§ Instructions for the task:
Copy the listing exactly, images excluded.

§ Available data:
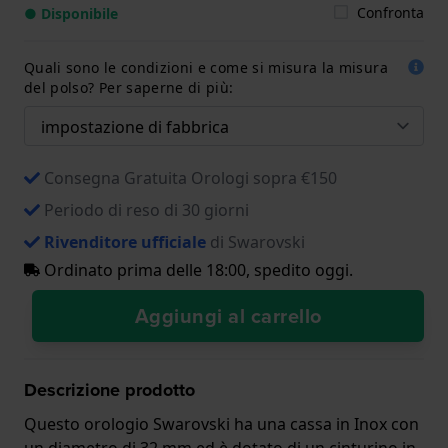
Confronta
● Disponibile
Quali sono le condizioni e come si misura la misura
del polso? Per saperne di più:
Consegna Gratuita Orologi sopra €150
Periodo di reso di 30 giorni
Rivenditore ufficiale
di Swarovski
Ordinato prima delle 18:00, spedito oggi.
Aggiungi al carrello
Descrizione prodotto
Questo orologio Swarovski ha una cassa in Inox con
un diametro di 32 mm ed è dotato di un cinturino in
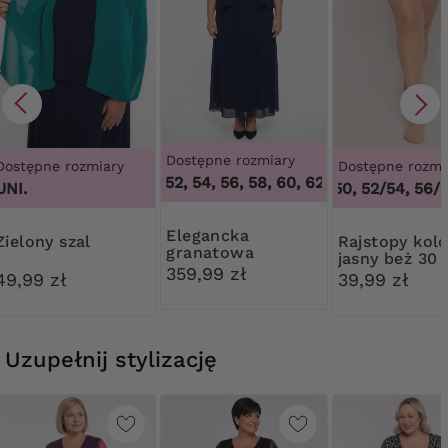
Dostępne rozmiary
Dostępne rozmiary
Dostępne rozmi
46, 48, 50, 52, 54, 56, 58, 60, 62, 64
,
46, 48, 50, 
3XL
UNI.
44/46, 48/50, 52/54, 56/5
Elegancka
Zielony szal
Rajstopy kolor
granatowa
jasny beż 30
sukienka z ozdobą
359,99 zł
Ribessa
49,99 zł
39,99 zł
Uzupełnij stylizację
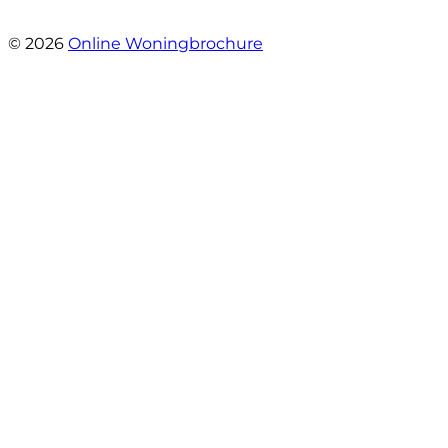
- Sint Janskruidlaan 104
© 2026
Online Woningbrochure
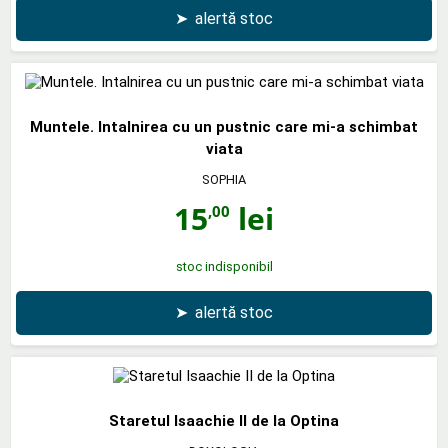
➤
alertă stoc
Muntele. Intalnirea cu un pustnic care mi‑a schimbat
viata
SOPHIA
15
lei
,00
stoc indisponibil
➤
alertă stoc
Staretul Isaachie II de la Optina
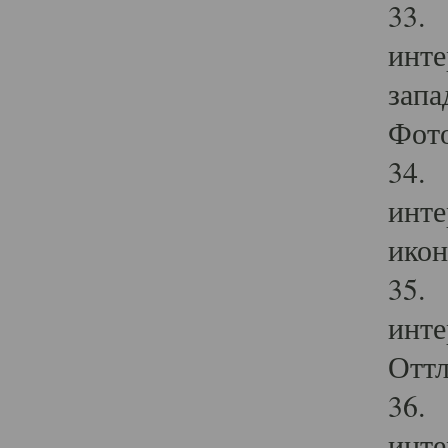
33. 
инте
запа
Фото
34. 
инте
икон
35. 
инте
Оттл
36. 
инте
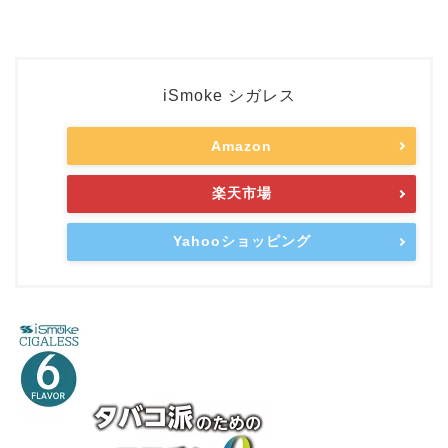
iSmoke シガレス
Amazon
楽天市場
Yahooショッピング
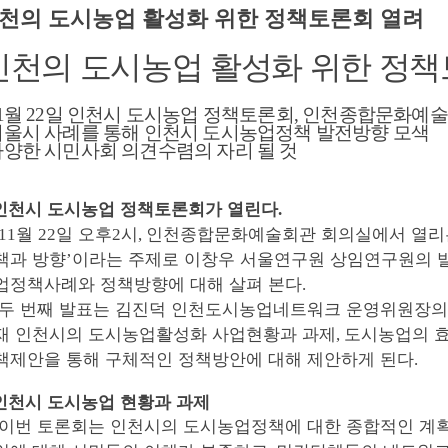
천의 도시농업 활성화 위한 정책토론회 열려
인천의 도시농업 활성화 위한 정책
1
월
22
일 인천시 도시농업 정책토론회
,
인천종합문화예술
서울시 사례를 통해 인천시 도시농업정책 발전방향 모색
다양한 시민사회 의견수렴의 자리 될 것
인천시 도시농업 정책토론회가 열린다
.
월
일 오후
시
인천종합문화예술회관 회의실에서 열리
11
22
2
,
책과 방향
이라는 주제로 이창우 서울연구원 상임연구원의 
’
업정책사례와 정책방향에 대해 살펴 본다
.
두 번째 발표는 김진덕 인천도시농업네트워크 운영위원장
재 인천시의 도시농업활성화 사업현황과 과제
도시농업의 효
,
책제안을 통해 구체적인 정책방안에 대해 제안하게 된다
.
인천시 도시농업 현황과 과제
이번 토론회는 인천시의 도시농업정책에 대한 종합적인 계획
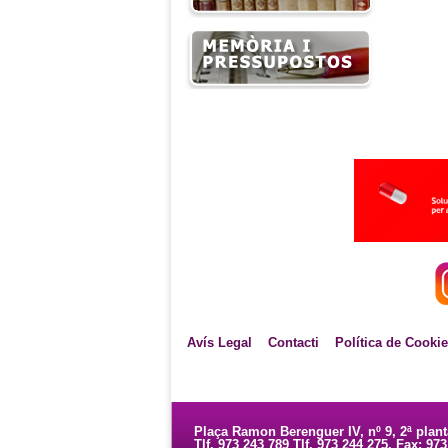
Avís Legal
Contacti
Política de Cooki
Plaça Ramon Berenguer IV, nº 9, 2ª plan
Tlf. 973 243 789 Tlf. 973 244 275. Fax: 97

§ Answer section:
Confronta
● Disponibile
Quali sono le condizioni e come si misura la misura
del polso? Per saperne di più:
Consegna Gratuita Orologi sopra €150
Periodo di reso di 30 giorni
Rivenditore ufficiale
di Swarovski
Ordinato prima delle 18:00, spedito oggi.
Aggiungi al carrello
Descrizione prodotto
Questo orologio Swarovski ha una cassa in Inox con
un diametro di 32 mm ed è dotato di un cinturino in
Dostępne rozmiary
Dostępne rozmiary
Dostępne rozmi
46, 48, 50, 52, 54, 56, 58, 60, 62, 64
,
46, 48, 50, 
3XL
UNI.
44/46, 48/50, 52/54, 56/5
Elegancka
Zielony szal
Rajstopy kolor
granatowa
jasny beż 30
sukienka z ozdobą
359,99 zł
Ribessa
49,99 zł
39,99 zł
Uzupełnij stylizację
- Sint Janskruidlaan 104
© 2026
Online Woningbrochure
➤
alertă stoc
Muntele. Intalnirea cu un pustnic care mi‑a schimbat
viata
SOPHIA
15
lei
,00
stoc indisponibil
➤
alertă stoc
Staretul Isaachie II de la Optina
33. 
инте
запа
Фото
34. 
инте
икон
35. 
инте
Оттл
36. 
инте
iSmoke シガレス
Amazon
楽天市場
Yahooショッピング
천의 도시농업 활성화 위한 정책토론회 열려
인천의 도시농업 활성화 위한 정책
1
월
22
일 인천시 도시농업 정책토론회
,
인천종합문화예술
서울시 사례를 통해 인천시 도시농업정책 발전방향 모색
다양한 시민사회 의견수렴의 자리 될 것
인천시 도시농업 정책토론회가 열린다
.
월
일 오후
시
인천종합문화예술회관 회의실에서 열리
11
22
2
,
책과 방향
이라는 주제로 이창우 서울연구원 상임연구원의 
’
업정책사례와 정책방향에 대해 살펴 본다
.
두 번째 발표는 김진덕 인천도시농업네트워크 운영위원장
재 인천시의 도시농업활성화 사업현황과 과제
도시농업의 효
,
책제안을 통해 구체적인 정책방안에 대해 제안하게 된다
.
인천시 도시농업 현황과 과제
이번 토론회는 인천시의 도시농업정책에 대한 종합적인 계획
Avís Legal
Contacti
Política de Cooki
Plaça Ramon Berenguer IV, nº 9, 2ª plan
Tlf. 973 243 789 Tlf. 973 244 275. Fax: 97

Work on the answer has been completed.